Example Walkthrough Consider the string “pizzatime”. The optimal partitions would be [1,6,1,1]. Here’s why:

  • The letters p, m, and e each form their own single-letter partitions since they don’t share any letter with another partition.

  • The substring “izzati” forms a partition because it contains multiple occurrences of i and z, and we need to ensure that all instances of a letter belong to a single partition.

  • Since the letters must remain in order and cannot belong to multiple partitions, “zzati” is grouped together with i to form a partition of length 6.

Another example is “partitionlabels”, which results in [1,13,1]:

  • The letters p and s form their own separate partitions.

  • The middle partition, “artitionlabel”, must include all occurrences of a and l.

  • Since l appears late in the string, we must extend the partition to ensure all ls are included, resulting in a large middle partition.

Implementation Approach Since I was in a hurry and the constraints were small, I used JavaScript’s built-in .lastIndexOf() method to determine the last occurrence of each letter in real time. The key insight is that a letter’s last occurrence dictates where a partition must end. While this approach runs in 𝑂(n^2) time due to repeated .lastIndexOf() calls, an optimized solution could use a hashmap for 𝑂(1) lookups.

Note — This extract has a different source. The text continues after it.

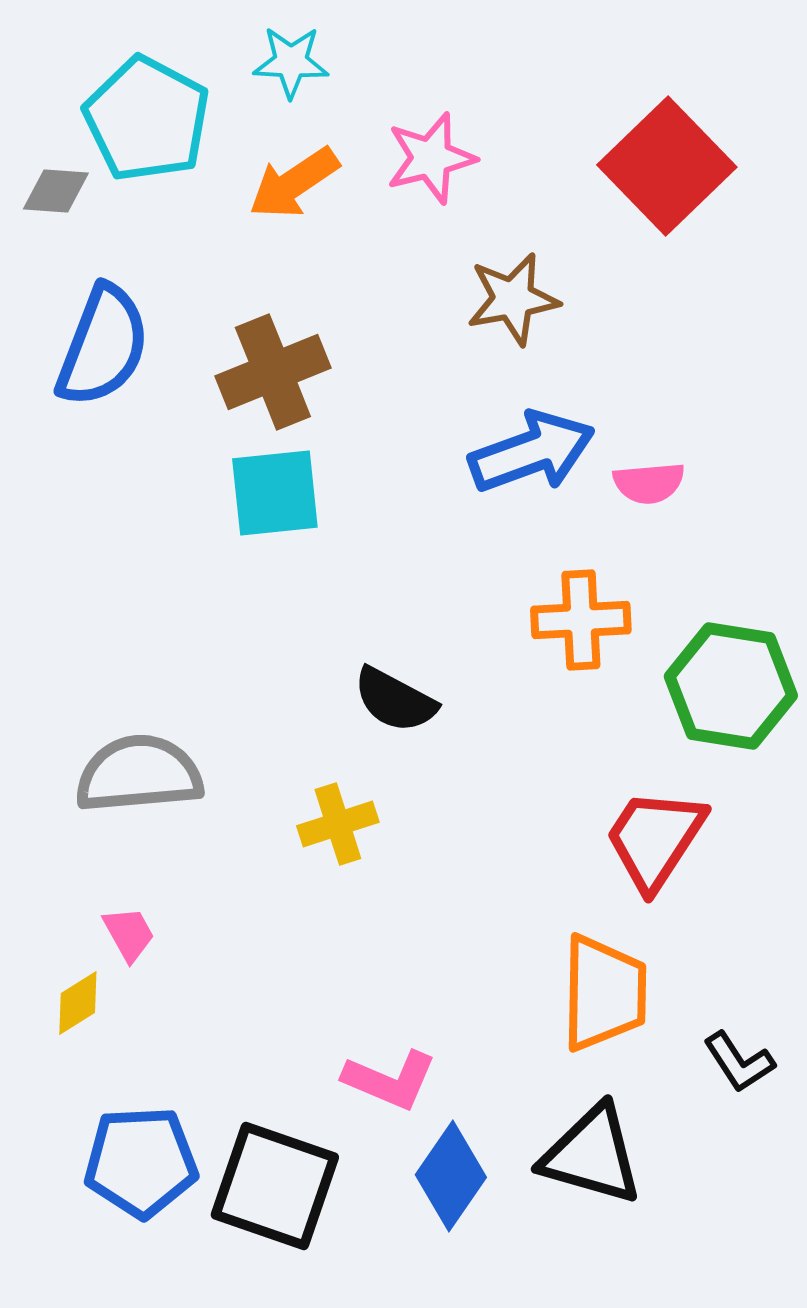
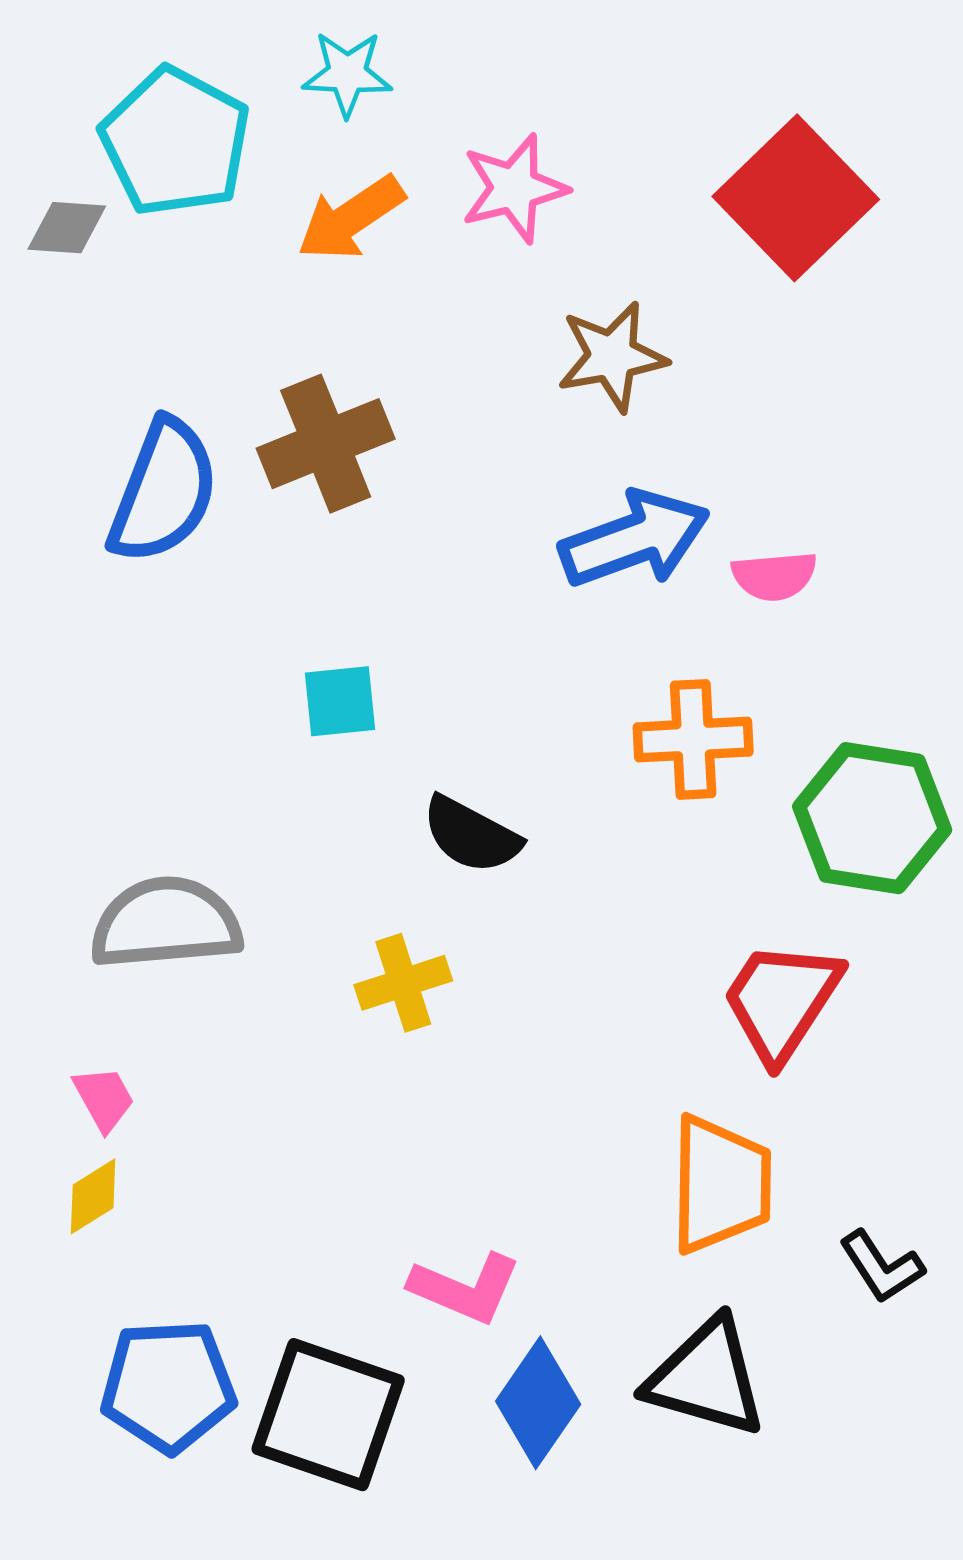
blue semicircle: (103, 346) -> (163, 491), moved
cyan square: (275, 493) -> (340, 701), moved, size x0.7
pink trapezoid: (129, 934) -> (104, 1099), moved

To efficiently track when to end a partition, I maintain a max variable, representing the farthest last occurrence seen so far. As I iterate through the string, I update max using:

max = Math.max(max, s.lastIndexOf(s[L]));

This ensures that if a previous letter has a later last occurrence, we extend the current partition accordingly. This is crucial for cases like “partitionlabels”, where encountering l extends the partition beyond a’s last occurrence.

I iterate through the string using a loop and keep track of partitionSize. Whenever I reach max, I add partitionSize to the result array, reset it, and continue. Instead of constructing substrings, I only track partition lengths, as that’s all the problem requires.

This greedy approach ensures an optimal partitioning of the string while keeping the implementation simple and efficient.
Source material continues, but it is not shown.